*** Opening EXCERPTED RECORDS ***
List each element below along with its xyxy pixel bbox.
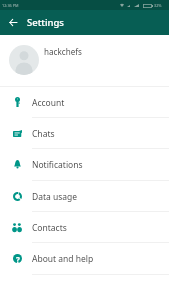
button[interactable]: Chats [0, 117, 169, 148]
button[interactable]: Notifications [0, 148, 169, 180]
button[interactable]: hackchefs [0, 35, 169, 86]
staticText: 32% [154, 3, 162, 8]
button[interactable]: Contacts [0, 211, 169, 242]
staticText: hackchefs [44, 46, 82, 57]
staticText: Account [32, 97, 65, 109]
staticText: Contacts [32, 222, 67, 234]
staticText: Chats [32, 128, 55, 140]
button[interactable]: Account [0, 86, 169, 117]
staticText: About and help [32, 253, 94, 265]
staticText: Data usage [32, 191, 78, 203]
staticText: ? [16, 254, 20, 263]
button[interactable]: Data usage [0, 180, 169, 211]
staticText: Settings [27, 16, 64, 29]
button[interactable]: ? [0, 242, 169, 274]
staticText: Notifications [32, 159, 83, 171]
button[interactable]: Back [1, 10, 25, 34]
staticText: 12:36 PM [2, 3, 19, 8]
*** Closing EXCERPTED RECORDS ***
▶ [PROMPT] Note each line above that holds "Notifications", then copy all of them.

▶ [SOLVED EXERCISE]
button[interactable]: Notifications [0, 148, 169, 180]
staticText: Notifications [32, 159, 83, 171]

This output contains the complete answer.